The Triangle: API, Test, Documentation

Q: What order should you write these in?
A: Write them all at once!
Good practices are mutually interdependent (Jeff makes this point every Sciware)

Alex recommends: write doc first, then test, only then function body!

  • this gets the brain thinking about what task you want to do first
  • then how you'll know your code did it right
  • ok, finally you have to figure out how actually to code it :)

READMEs overview

"What is this package and how do I get and run it?"
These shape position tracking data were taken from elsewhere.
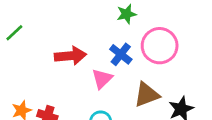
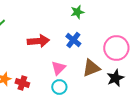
pink circle: (160, 46) -> (116, 48), moved
pink triangle: (102, 79) -> (58, 68), moved

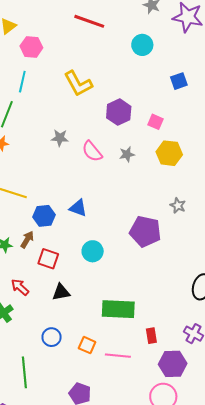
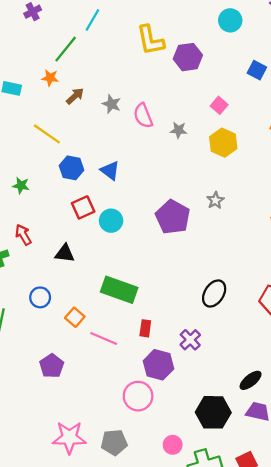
blue square: (179, 81) -> (257, 70), turned 30
purple hexagon: (119, 112) -> (188, 57), moved
gray star: (60, 138) -> (112, 104), moved
brown arrow: (27, 240) -> (75, 96), moved
red square: (48, 259) -> (83, 207), moved, turned 30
  • eg: https://github.com/danfortunato/ultraSEM

  • Audience:

    • New users of the software
    • People who may be calling your code as a step in a pipeline (rather than interacting with your functions as an API)
  • Tells users how to install the package & make sure it works

  • Describes some of the functionality but probably only scratches the surface of what your code can do

  • Sometimes a good README simply redirects to a more elaborate website doc: https://github.com/dfm/emcee

Narrative docs overview

  • "What can this package do" to "Tell me technical details about this package", user manual.
  • Audience:
    • People you're trying to convince to use your tool
    • Those seeking details about features and workings
  • Can include rationale, design decisions, or more sophisticated configurations
  • Needs additional work to make sure it stays up to date as code changes
  • Essential for any reasonably mature package

Tutorials overview

  • "Step-by-step example of solving ABC using XYZ"

https://emcee.readthedocs.io/en/stable/tutorials/quickstart/ https://github.com/fruzsinaagocs/oscode/blob/master/examples/cosmology.ipynb

  • Fully worked (and working!) examples: many learn by example
    • Ideally cover the full gamut of what people would want to do with your tool
  • how to solve a particular problem rather than how to use a particular function
  • Audience: everyone, start with novice user, then advanced
  • make sure it stays up-to-date as your code/APIs/design decisions change!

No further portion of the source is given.